NOTES TO THE FINANCIAL STATEMENTS – CONTINUED
DECEMBER 31, 2007
As of December 31, 2007, the Funds did not have any accumulated net realized capital loss carryovers. As of December 31, 2007, Capital Appreciation Fund and Opportunity Fund had $0 and $15,468, respectively, of deferred, on a tax basis, post-October losses.
The tax character of distributions paid during the fiscal period ended December 31, 2007 were as follows:
| Ordinary | Long Term | |
| Income | Capital Gains | Total |
Capital Appreciation Fund | $ 6,822 | $— | $ 6,822 |
Opportunity Fund | 20,837 | — | 20,837 |
4. AGREEMENTS
The Funds have entered into an Investment Advisory Agreement with the Adviser, with whom certain directors and officers of the Corporation are affiliated, to furnish investment advisory services to the Funds. Pursuant to this Agreement, the Adviser is entitled to receive a fee, calculated daily and payable monthly, at the annual rate of 1.10% as applied to each Fund’s daily net assets.
The Adviser has contractually agreed to waive, through September 28, 2010 its management fee and/or reimburse each Fund’s other expenses to the extent necessary to ensure that each Fund’s operating expenses do not exceed 1.50% of its average daily net assets. Any such waiver or reimbursement may be subject to later adjustment to allow the Adviser to recoup amounts waived or reimbursed to the extent actual fees and expenses for a fiscal period are less than the respective expense cap limitations, provided, however, that the Adviser shall only be entitled to recoup such amounts for a period of three years from the date such amount was waived or reimbursed.
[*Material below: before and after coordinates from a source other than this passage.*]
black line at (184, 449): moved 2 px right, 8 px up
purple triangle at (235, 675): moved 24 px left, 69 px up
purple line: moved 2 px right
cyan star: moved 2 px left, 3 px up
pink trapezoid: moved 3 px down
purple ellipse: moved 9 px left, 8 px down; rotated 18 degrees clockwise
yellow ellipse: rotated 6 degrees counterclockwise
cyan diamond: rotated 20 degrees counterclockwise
Waived/reimbursed fees and expenses subject to potential recovery by year of expiration are as follows:
| 12/31/2010 |
Capital Appreciation Fund | $156,132 |
Opportunity Fund | 156,522 |
As of December 31, 2007, it was possible, but not probable, those amounts would be recovered by the Adviser. At the end of each fiscal year in the future, the Funds will continue to assess the potential recovery of waived/reimbursed fees and expenses for financial reporting purposes.
Quasar Distributors, LLC ("Quasar"), a subsidiary of U.S. Bancorp, serves as distributor of the Funds’ shares pursuant to a Distribution Agreement with the Corporation. Each Fund’s shares are sold on a no-load basis and, therefore, Quasar receives no sales commission or sales load for providing services to the Funds. The Corporation has adopted a plan pursuant to Rule 12b-1 under the 1940 Act (the "12b-1 Plan"), which authorizes the Corporation to reimburse Quasar and certain financial intermediaries who assist in distributing each Fund’s shares or who provide shareholder services to Fund shareholders a distribution and/or shareholder servicing fee of up to 0.25% of each Fund’s average daily net assets (computed on an annual basis). All or a portion of the fee may be used by the Funds or Quasar to pay the Funds’ distribution fees and costs of printing reports and prospectuses for potential investors and the costs of other distribution and shareholder services expenses. During the fiscal period ended December 31, 2007, the Capital Appreciation Fund and Opportunity Fund incurred expenses of $3,993 and $3,011, respectively, pursuant to the 12b-1 Plan.
U.S. Bancorp Fund Services, LLC serves as transfer agent, administrator and fund accountant for the Funds. U.S. Bank, N.A. serves as custodian for the Funds.
PROSPECTOR FUNDS, INC.
NOTES TO THE FINANCIAL STATEMENTS – CONTINUED
DECEMBER 31, 2007
5. INDEMNIFICATIONS
The Funds enter into contracts that contain a variety of indemnifications. The Funds’ maximum exposure under these arrangements is unknown. However, the Funds have not had prior claims or losses pursuant to these contracts and expect the risk of loss to be remote.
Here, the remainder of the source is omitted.